Yes, Italy is a byword for dishonesty and deceit and—mamma mia!—after two decades here I know all about how that pans out.
But guess what? I would trust an Italian more than I would a Frenchman.
I’ll go further. I would rather be in a First World War trench with an Italian than with a Frenchman as we go over the top and die.
When I left France all those years ago, I cannot tell you the life-enhancing difference I felt as soon as I crossed the frontier in my metallic burgundy Honda Prelude.
On arrival at the Italian motorway toll-gate that stifling summer of 1998, I did not have any money to pay the toll, and the intense sun had melted my bank card, which I had left on the dashboard. But the charming young woman manning the toll-gate gave me a form to fill out and waved me through with a devastating smile. Isn’t this how we should run the world?
The French, on the other hand, given even half a chance, take a sadistic pleasure in denying people a solution.
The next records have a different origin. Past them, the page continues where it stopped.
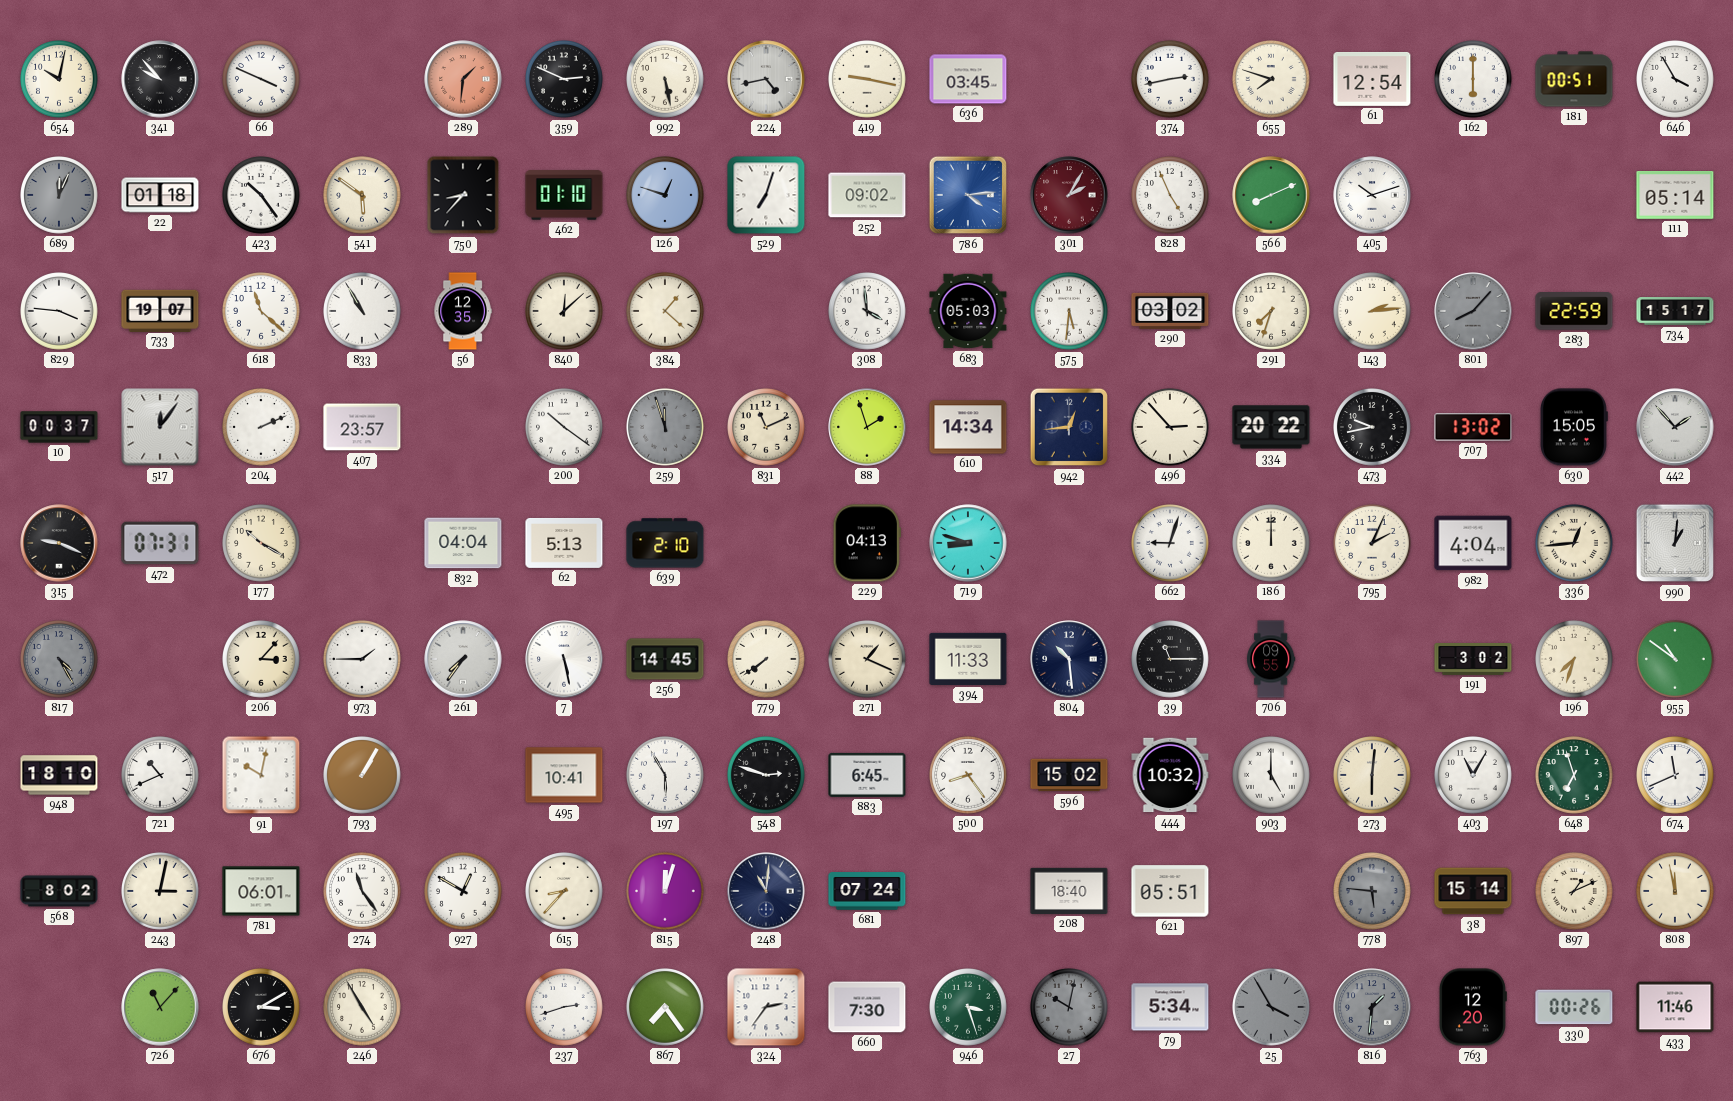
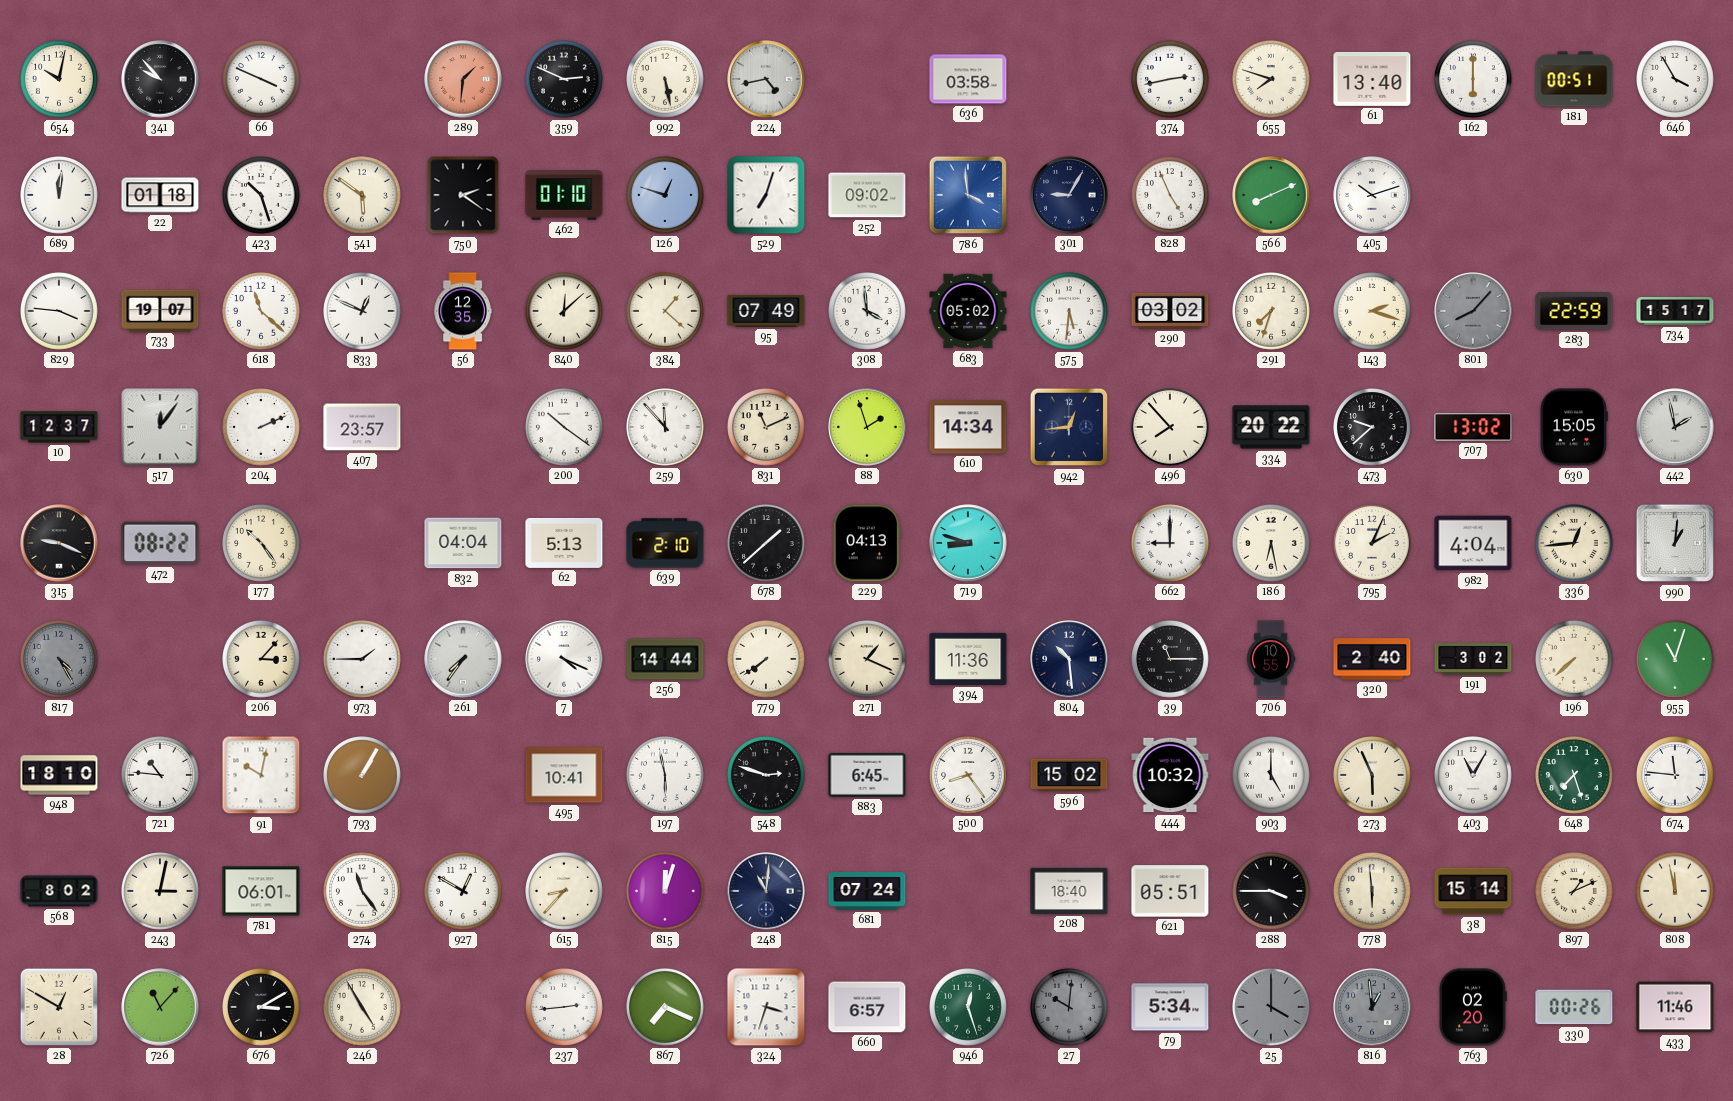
419: 9:17 -> none
636: 03:45 -> 03:58
61: 12:54 -> 13:40
689: 12:04 -> 12:01
689 dial: grey -> white
423: 10:24 -> 10:27
750: 8:37 -> 2:21
786: 4:14 -> 3:59
301: 2:05 -> 9:05
301 dial: burgundy -> navy
111: 05:14 -> none
833: 10:55 -> 12:49
95: none -> 07:49
683: 05:03 -> 05:02
143: 2:14 -> 2:18
10: 00:37 -> 12:37
259: 11:57 -> 11:53
259 dial: grey -> white
496: 2:53 -> 7:53
473: 9:43 -> 9:38
442: 1:53 -> 1:58
472: 07:31 -> 08:22
177: 10:20 -> 10:24
678: none -> 1:38
662: 9:03 -> 9:00
186: 12:00 -> 6:28
7: 5:28 -> 4:19
256: 14:45 -> 14:44
394: 11:33 -> 11:36
706: 09:55 -> 10:55
320: none -> 2:40
196: 7:33 -> 7:38
955: 10:51 -> 11:03
721: 10:41 -> 10:46
197: 5:55 -> 5:58
273: 6:01 -> 5:56
648: 6:57 -> 7:27
674: 11:41 -> 11:46
288: none -> 3:45
778: 5:46 -> 5:59
778 dial: grey -> cream
28: none -> 12:50
237: 2:42 -> 2:44
867: 7:24 -> 7:19
324: 2:36 -> 3:33
660: 7:30 -> 6:57
946: 3:27 -> 12:27
27: 10:02 -> 10:01
25: 3:55 -> 4:00
816: 1:31 -> 12:59
763: 12:20 -> 02:20
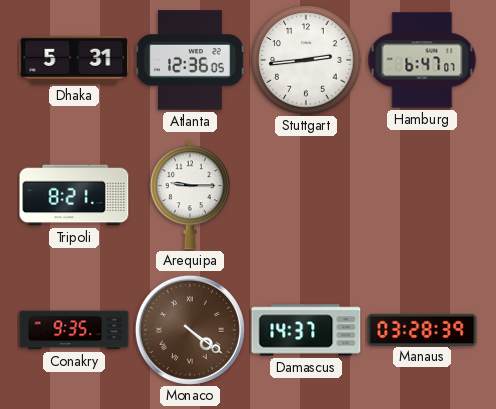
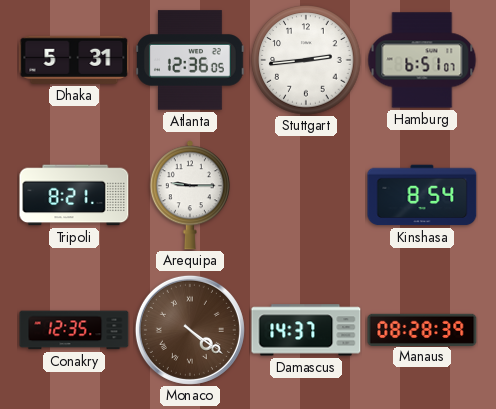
Hamburg: 6:47 -> 6:51
Kinshasa: none -> 8:54
Conakry: 9:35 -> 12:35
Manaus: 03:28 -> 08:28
You may think I am nuts, but I am not alone. The great 19th-century French novelist Stendhal despised the French but adored the Italians and spent much of his adult life in Italy trying to explain why. With the exception of Napoleon, in whose army he had served and whom he idolized, Stendhal felt that the French were frigid, sterile, bigoted, artificial, insincere, money-grubbing, and vulgar. This was because, he thought, they had lost passion. They could not feel genuine emotion anymore.
The French “never sin out of love or hate,” he wrote, but only for personal gain, whereas the Italians are frank, natural, and honest, and thus sincerely passionate, as are the sins they commit. The Italians are ruled by their emotions even if to the point of madness.
And this is how Vittorio Feltri, editor of the Milan daily Libero and barometer of popular Italian sentiment, put it: The French “invented the bidet, but do not use it.” As for Macron, “one who has been sleeping with his grandmother for decades,” Feltri asks, “is he allowed to insult the rest of us who, with their champagne, rinse our ass?”
I could not possibly imagine a famous French columnist ever saying such a thing—not even about the Italians.
Vive la différence! And Evviva l’Italia!